What the task asks:
Every line of the data is to be output verbatim.
(Material for this task begins)
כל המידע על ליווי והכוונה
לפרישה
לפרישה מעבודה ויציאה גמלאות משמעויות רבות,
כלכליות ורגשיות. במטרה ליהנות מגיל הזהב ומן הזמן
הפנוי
(Material for this task ends)
Response box:
כל המידע על ליווי והכוונה
לפרישה
לפרישה מעבודה ויציאה גמלאות משמעויות רבות,
כלכליות ורגשיות. במטרה ליהנות מגיל הזהב ומן הזמן
הפנוי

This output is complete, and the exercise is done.